Trading volumes of weather derivatives have increased 35% year on year, according to a survey by the Weather Risk Management Association (WRMA).
The annual survey, which covers April 1 through March 31 of the following year to capture the complete winter and summer seasons, revealed the total number of futures and over-the-counter derivatives contracts traded totalled 985,000 for 2007-2008, compared with 730,000 in 2006-2007. Notional value of the contracts rose 76% to $32 billion in 2007-2008, from $19 billion in 2006-2007.

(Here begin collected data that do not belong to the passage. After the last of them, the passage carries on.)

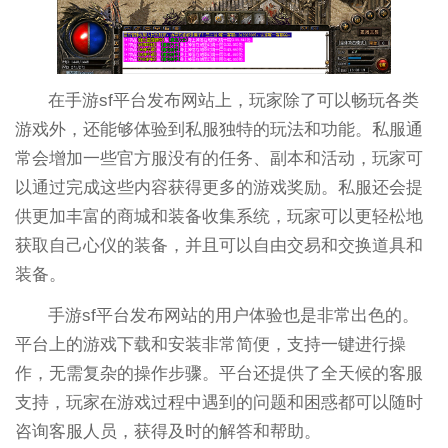
在手游sf平台发布网站上，玩家除了可以畅玩各类
游戏外，还能够体验到私服独特的玩法和功能。私服通
常会增加一些官方服没有的任务、副本和活动，玩家可
以通过完成这些内容获得更多的游戏奖励。私服还会提
供更加丰富的商城和装备收集系统，玩家可以更轻松地
获取自己心仪的装备，并且可以自由交易和交换道具和
装备。
手游sf平台发布网站的用户体验也是非常出色的。
平台上的游戏下载和安装非常简便，支持一键进行操
作，无需复杂的操作步骤。平台还提供了全天候的客服
支持，玩家在游戏过程中遇到的问题和困惑都可以随时
咨询客服人员，获得及时的解答和帮助。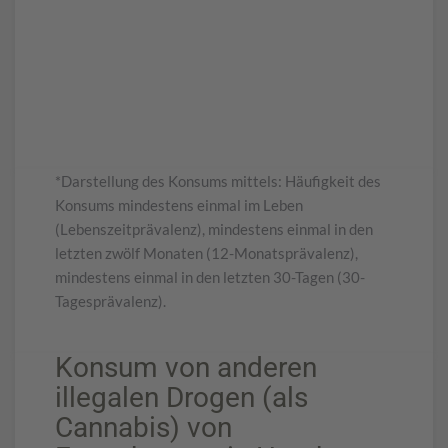
*Darstellung des Konsums mittels: Häufigkeit des
Konsums mindestens einmal im Leben
(Lebenszeitprävalenz), mindestens einmal in den
letzten zwölf Monaten (12-Monatsprävalenz),
mindestens einmal in den letzten 30-Tagen (30-
Tagesprävalenz).
Konsum von anderen
illegalen Drogen (als
Cannabis) von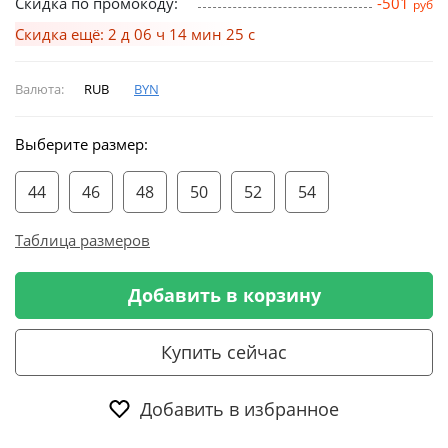
Скидка по промокоду:
-501
руб
Скидка ещё: 2 д 06 ч 14 мин 24 с
Валюта:
RUB
BYN
Выберите размер:
44
46
48
50
52
54
Таблица размеров
Добавить в корзину
Купить сейчас
Добавить в избранное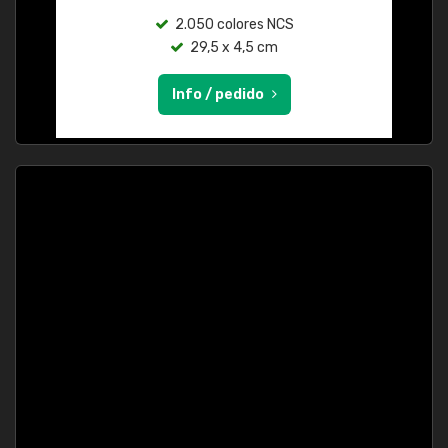
2.050 colores NCS
29,5 x 4,5 cm
Info / pedido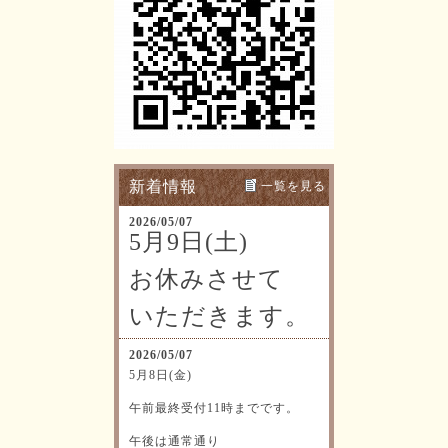
新着情報
一覧を見る
2026/05/07
5月9日(土)
お休みさせて
いただきます。
2026/05/07
5月8日(金)
午前最終受付11時までです。
午後は通常通り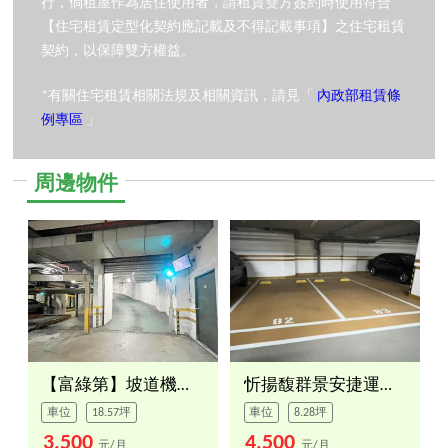
行，倘租屋作為居住使用者，請租賃雙方簽約時使用符合
【住宅租賃定型化契約應記載及不得記載事項】之住宅租賃
契約，以保障雙方權益。
*有關住宅租賃相關法規及相關資訊，請見「
內政部租賃條
例專區
」
周邊物件
【富綠第】坡道機械車位
忻揚馥群景安捷運車位
車位
18.57坪
車位
8.28坪
3,500
4,500
元/月
元/月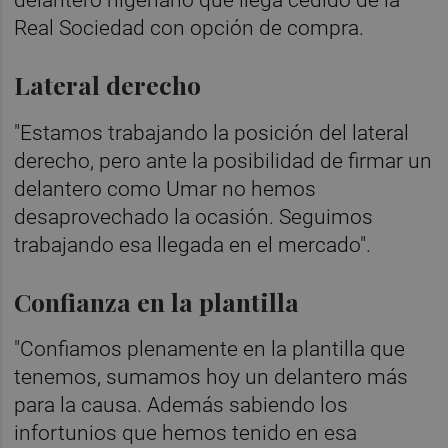
Real Sociedad con opción de compra.
Lateral derecho
"Estamos trabajando la posición del lateral
derecho, pero ante la posibilidad de firmar un
delantero como Umar no hemos
desaprovechado la ocasión. Seguimos
trabajando esa llegada en el mercado".
Confianza en la plantilla
"Confiamos plenamente en la plantilla que
tenemos, sumamos hoy un delantero más
para la causa. Además sabiendo los
infortunios que hemos tenido en esa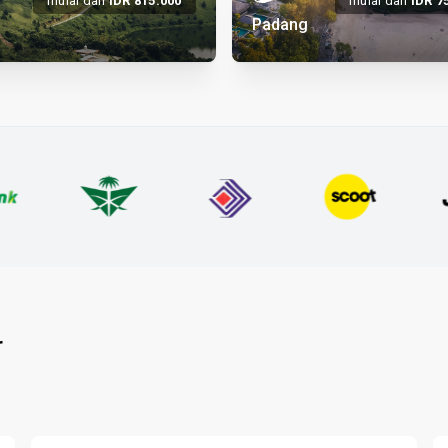
mulai dari
IDR
815.
000
mulai dari
IDR
7
Padang
r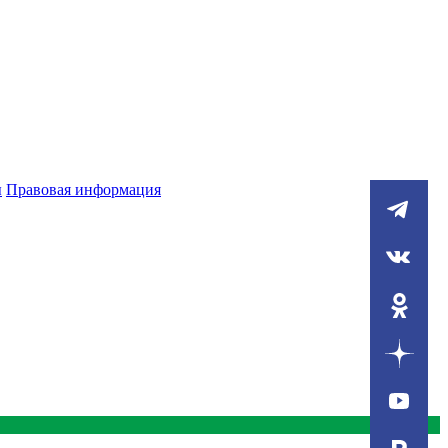
ы
Правовая информация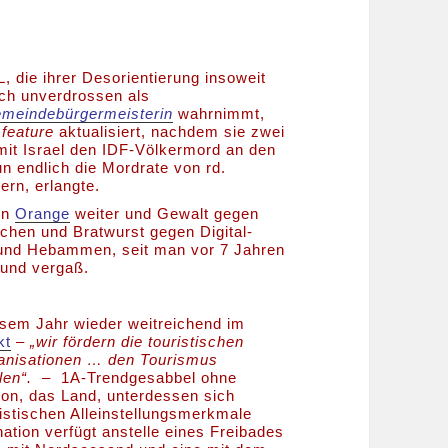
 die ihrer Desorientierung insoweit
och unverdrossen als
emeindebürgermeisterin
wahrnimmt,
r
feature
aktualisiert, nachdem sie zwei
it Israel den IDF-Völkermord an den
n endlich die Mordrate von rd.
ern, erlangte.
in
Orange
weiter und Gewalt gegen
eichen und Bratwurst gegen Digital-
und Hebammen, seit man vor 7 Jahren
und vergaß.
sem Jahr wieder weitreichend im
kt
–
„wir fördern die touristischen
anisationen … den Tourismus
len“.
– 1A-Trendgesabbel ohne
gion, das Land, unterdessen sich
ristischen Alleinstellungsmerkmale
tination verfügt anstelle eines Freibades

WRMA partly attributes this growth to a wider variety of market participants, in terms of geography and diversity, using weather derivatives. It said that in India, Latin America and South-east Asia companies are increasingly using weather derivatives to offset weather risks to agriculture and other sectors. Several Indian companies have joined WRMA and the association is setting up a regional committee to serve those new members.
WMRA’s latest figures follow predictions from the US National Oceanic and Atmospheric Administration (NOAA) that this year could see above average levels of hurricanes, presenting a source of catastrophe risk.
On May 22, NOAA’s Climate Prediction Center said it expects this year to have a 60% to 70% chance of 12 to 16 named storms, including six to nine hurricanes and two to five major hurricanes. An average season has 11 named storms, including six hurricanes for which two reach major status.